Report every line of the records below that contains the word "oder".

● **Transcribed page contents**:
---

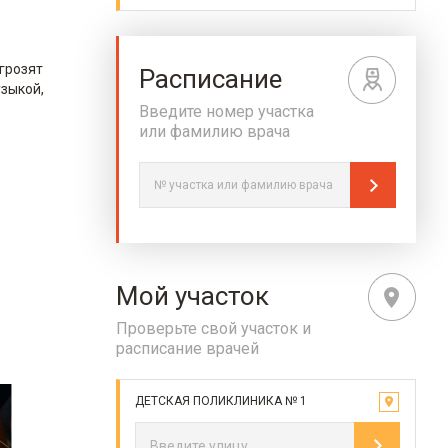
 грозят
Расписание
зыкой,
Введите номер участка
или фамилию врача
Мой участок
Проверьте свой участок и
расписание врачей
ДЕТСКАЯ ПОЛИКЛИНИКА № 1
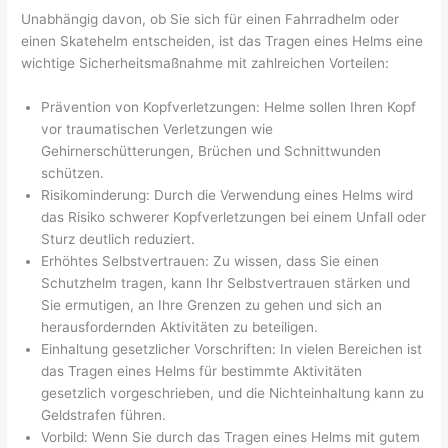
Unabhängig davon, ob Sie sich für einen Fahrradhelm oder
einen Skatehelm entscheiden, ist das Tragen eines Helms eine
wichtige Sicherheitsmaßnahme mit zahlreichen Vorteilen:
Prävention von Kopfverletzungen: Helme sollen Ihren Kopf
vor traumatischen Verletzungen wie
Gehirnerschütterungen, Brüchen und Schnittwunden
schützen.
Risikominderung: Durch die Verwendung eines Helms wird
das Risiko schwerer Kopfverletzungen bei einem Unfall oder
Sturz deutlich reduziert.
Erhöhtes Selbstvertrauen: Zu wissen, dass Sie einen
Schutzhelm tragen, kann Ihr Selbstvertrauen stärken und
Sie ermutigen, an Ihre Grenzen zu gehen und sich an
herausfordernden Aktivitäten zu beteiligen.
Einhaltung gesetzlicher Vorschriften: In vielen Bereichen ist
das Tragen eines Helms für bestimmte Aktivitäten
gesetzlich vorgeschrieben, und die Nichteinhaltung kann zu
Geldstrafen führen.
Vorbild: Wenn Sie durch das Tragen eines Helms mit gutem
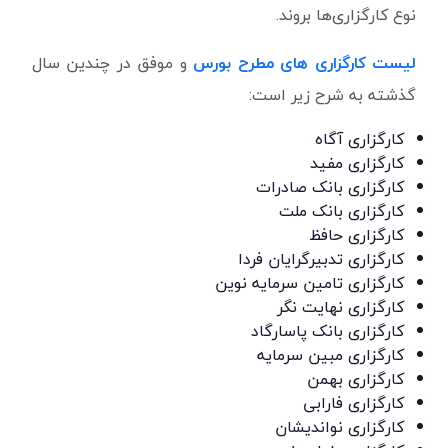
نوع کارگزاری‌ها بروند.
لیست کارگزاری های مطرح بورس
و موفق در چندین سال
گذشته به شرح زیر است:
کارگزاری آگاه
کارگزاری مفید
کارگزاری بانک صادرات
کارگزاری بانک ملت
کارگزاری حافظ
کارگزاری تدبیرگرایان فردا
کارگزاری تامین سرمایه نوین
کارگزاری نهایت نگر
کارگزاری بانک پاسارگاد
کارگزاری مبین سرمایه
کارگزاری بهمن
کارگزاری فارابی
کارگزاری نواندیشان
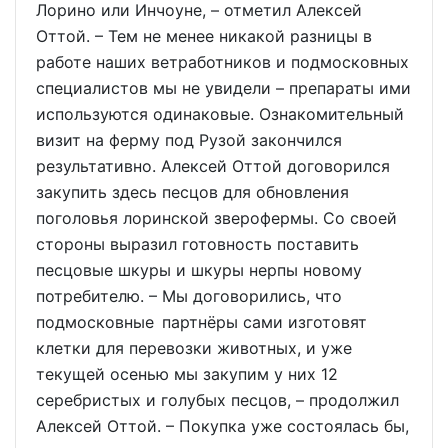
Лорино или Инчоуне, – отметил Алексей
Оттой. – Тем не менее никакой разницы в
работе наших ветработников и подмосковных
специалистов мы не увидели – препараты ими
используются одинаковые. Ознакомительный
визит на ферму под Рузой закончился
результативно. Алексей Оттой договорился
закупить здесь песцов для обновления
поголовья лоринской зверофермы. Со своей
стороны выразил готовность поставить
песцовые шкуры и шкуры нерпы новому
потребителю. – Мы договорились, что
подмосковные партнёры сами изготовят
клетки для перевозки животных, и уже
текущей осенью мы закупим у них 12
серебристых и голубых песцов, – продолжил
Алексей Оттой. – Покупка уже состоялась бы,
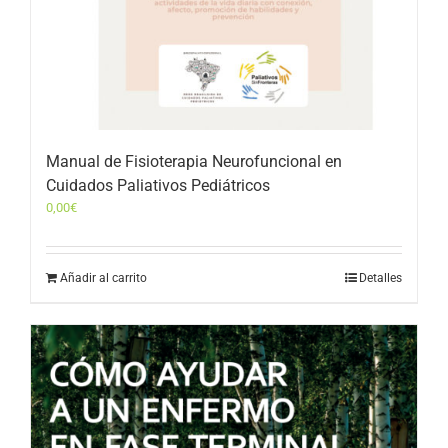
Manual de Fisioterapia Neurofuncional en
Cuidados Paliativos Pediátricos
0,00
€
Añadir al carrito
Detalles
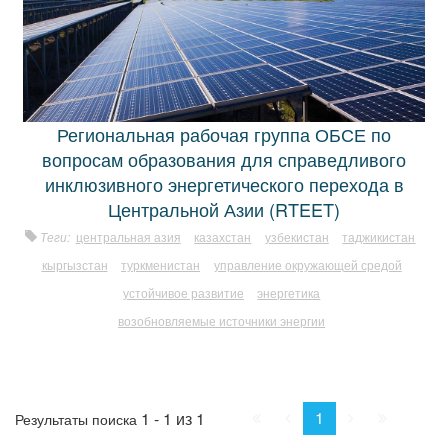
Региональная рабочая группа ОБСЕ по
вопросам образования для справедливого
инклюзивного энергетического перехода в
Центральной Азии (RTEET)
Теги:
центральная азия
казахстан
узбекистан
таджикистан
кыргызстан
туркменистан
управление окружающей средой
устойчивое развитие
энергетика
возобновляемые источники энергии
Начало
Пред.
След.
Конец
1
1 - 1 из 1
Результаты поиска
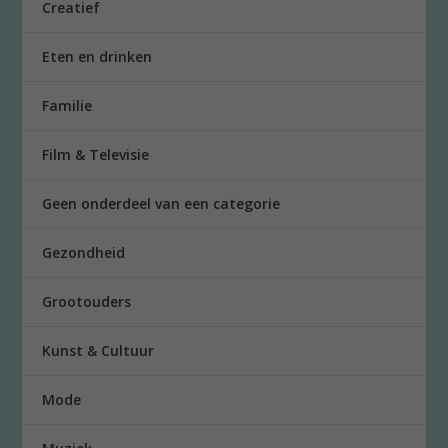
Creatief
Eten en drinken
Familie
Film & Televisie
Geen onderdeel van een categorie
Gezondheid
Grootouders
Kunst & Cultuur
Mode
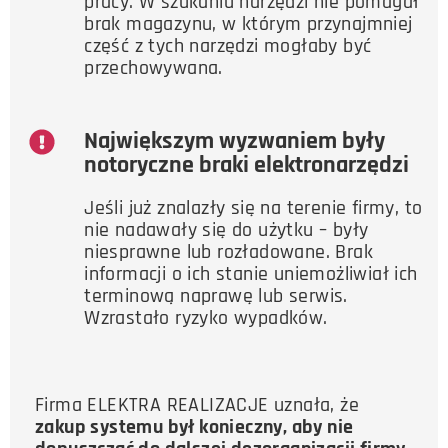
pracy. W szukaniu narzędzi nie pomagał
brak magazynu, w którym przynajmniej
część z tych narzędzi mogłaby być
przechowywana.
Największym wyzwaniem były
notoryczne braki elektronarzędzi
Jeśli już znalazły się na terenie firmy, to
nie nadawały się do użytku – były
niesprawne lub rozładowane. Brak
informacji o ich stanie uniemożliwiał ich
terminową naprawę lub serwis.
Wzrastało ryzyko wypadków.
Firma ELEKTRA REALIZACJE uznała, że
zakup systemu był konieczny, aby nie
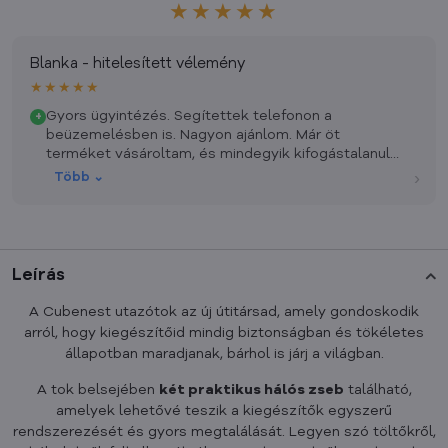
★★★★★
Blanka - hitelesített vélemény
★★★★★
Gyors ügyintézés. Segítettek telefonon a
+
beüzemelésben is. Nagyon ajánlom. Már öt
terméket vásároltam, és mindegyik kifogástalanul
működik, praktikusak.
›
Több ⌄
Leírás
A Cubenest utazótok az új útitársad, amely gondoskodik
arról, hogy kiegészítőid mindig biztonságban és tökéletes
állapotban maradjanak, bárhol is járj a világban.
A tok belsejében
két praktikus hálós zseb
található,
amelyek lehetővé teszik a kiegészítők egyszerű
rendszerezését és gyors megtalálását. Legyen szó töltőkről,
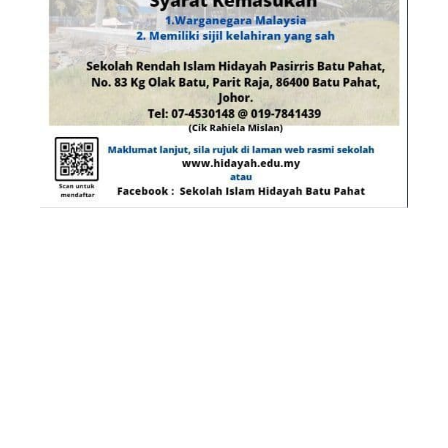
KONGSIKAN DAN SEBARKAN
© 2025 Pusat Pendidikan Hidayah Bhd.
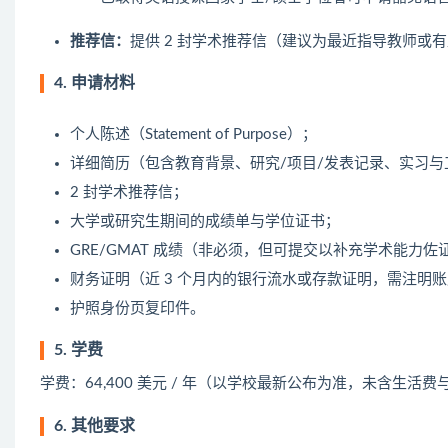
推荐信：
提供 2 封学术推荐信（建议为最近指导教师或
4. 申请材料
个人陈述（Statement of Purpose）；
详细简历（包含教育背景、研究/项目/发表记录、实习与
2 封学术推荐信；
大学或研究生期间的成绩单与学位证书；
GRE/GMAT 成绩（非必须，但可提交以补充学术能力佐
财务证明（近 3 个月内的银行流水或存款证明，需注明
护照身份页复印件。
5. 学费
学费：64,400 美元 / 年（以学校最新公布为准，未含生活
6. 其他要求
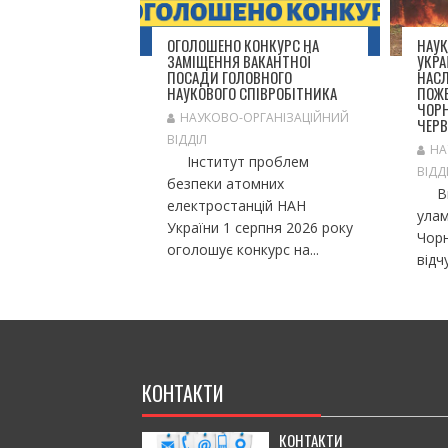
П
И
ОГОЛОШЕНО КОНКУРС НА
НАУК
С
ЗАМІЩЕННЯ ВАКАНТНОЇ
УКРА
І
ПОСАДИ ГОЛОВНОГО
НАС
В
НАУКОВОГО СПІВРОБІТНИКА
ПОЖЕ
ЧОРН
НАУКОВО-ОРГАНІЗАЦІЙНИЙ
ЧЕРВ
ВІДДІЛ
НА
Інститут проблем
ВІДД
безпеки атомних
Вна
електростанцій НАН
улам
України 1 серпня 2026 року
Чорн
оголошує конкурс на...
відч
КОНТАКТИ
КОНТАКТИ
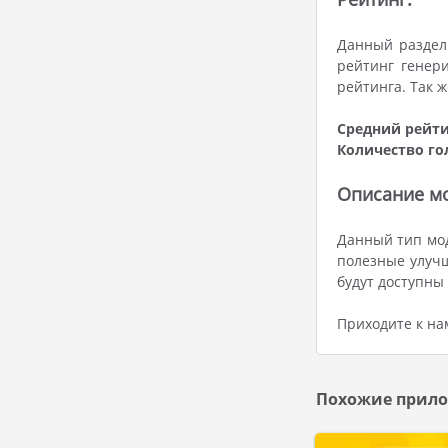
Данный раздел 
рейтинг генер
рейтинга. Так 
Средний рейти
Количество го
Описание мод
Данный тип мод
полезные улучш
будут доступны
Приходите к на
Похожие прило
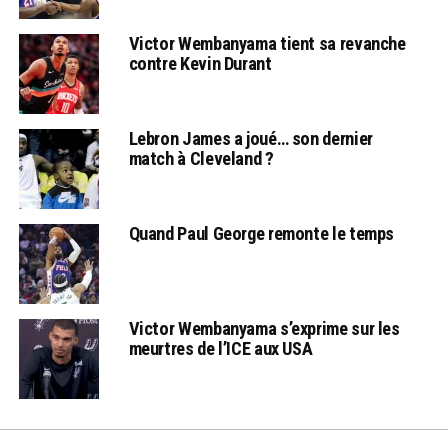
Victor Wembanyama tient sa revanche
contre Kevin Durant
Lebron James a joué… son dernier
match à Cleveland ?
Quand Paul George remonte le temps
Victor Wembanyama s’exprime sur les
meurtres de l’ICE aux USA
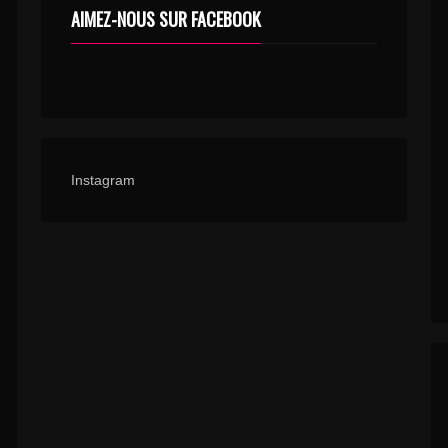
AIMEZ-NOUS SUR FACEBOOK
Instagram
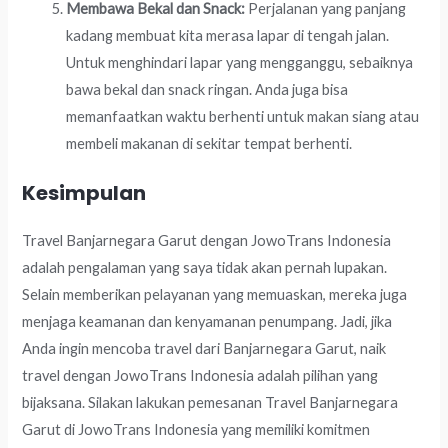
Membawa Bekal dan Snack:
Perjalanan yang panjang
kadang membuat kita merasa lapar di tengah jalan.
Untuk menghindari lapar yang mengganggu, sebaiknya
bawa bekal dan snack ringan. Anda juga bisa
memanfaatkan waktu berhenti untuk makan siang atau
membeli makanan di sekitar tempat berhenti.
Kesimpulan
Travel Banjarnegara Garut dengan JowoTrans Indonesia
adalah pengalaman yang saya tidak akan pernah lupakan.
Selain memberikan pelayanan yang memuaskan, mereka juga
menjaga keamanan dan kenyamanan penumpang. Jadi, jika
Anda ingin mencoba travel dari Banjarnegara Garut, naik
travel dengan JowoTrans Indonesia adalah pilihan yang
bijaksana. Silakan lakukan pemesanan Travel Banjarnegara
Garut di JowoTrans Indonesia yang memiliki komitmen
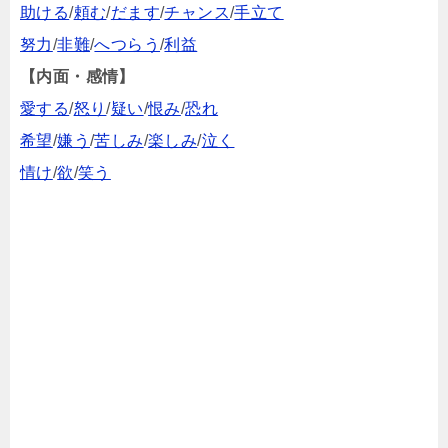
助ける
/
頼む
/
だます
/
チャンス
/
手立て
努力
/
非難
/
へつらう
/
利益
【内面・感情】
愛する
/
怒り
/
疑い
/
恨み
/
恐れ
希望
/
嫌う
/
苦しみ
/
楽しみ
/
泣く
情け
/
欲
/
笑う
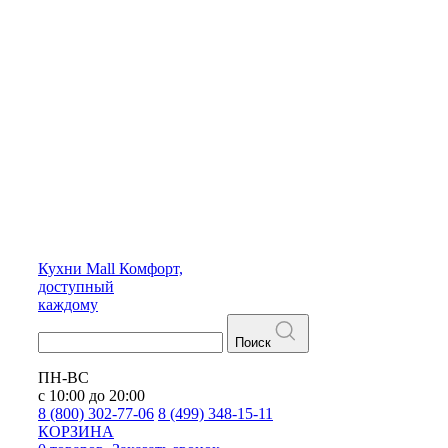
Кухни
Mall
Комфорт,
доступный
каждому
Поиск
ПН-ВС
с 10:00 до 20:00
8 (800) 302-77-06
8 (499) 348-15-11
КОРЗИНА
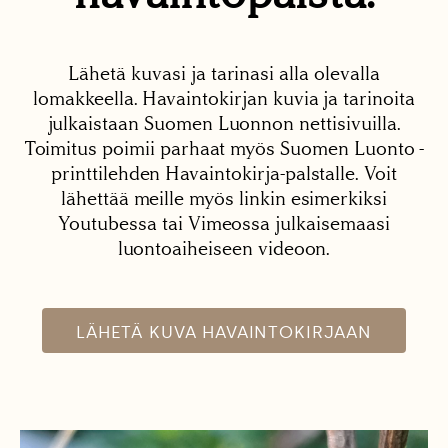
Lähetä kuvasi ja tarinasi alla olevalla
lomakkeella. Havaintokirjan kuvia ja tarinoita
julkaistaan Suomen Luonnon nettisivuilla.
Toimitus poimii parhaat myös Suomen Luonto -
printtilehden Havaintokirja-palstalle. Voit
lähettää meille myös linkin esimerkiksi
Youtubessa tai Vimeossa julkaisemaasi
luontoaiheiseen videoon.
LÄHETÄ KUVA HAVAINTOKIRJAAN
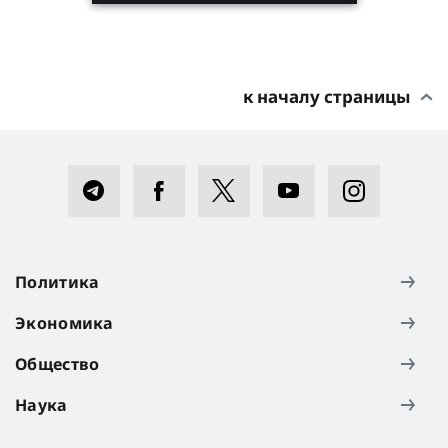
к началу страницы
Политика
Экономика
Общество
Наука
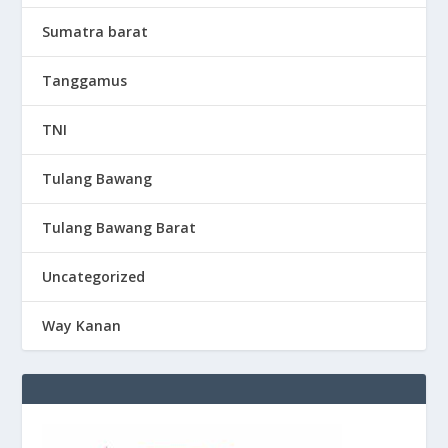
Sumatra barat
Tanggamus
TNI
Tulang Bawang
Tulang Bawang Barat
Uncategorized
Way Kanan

---

● **ANSWER BELOW**:
Unabhängig davon, ob Sie sich für einen Fahrradhelm oder
das Risiko schwerer Kopfverletzungen bei einem Unfall oder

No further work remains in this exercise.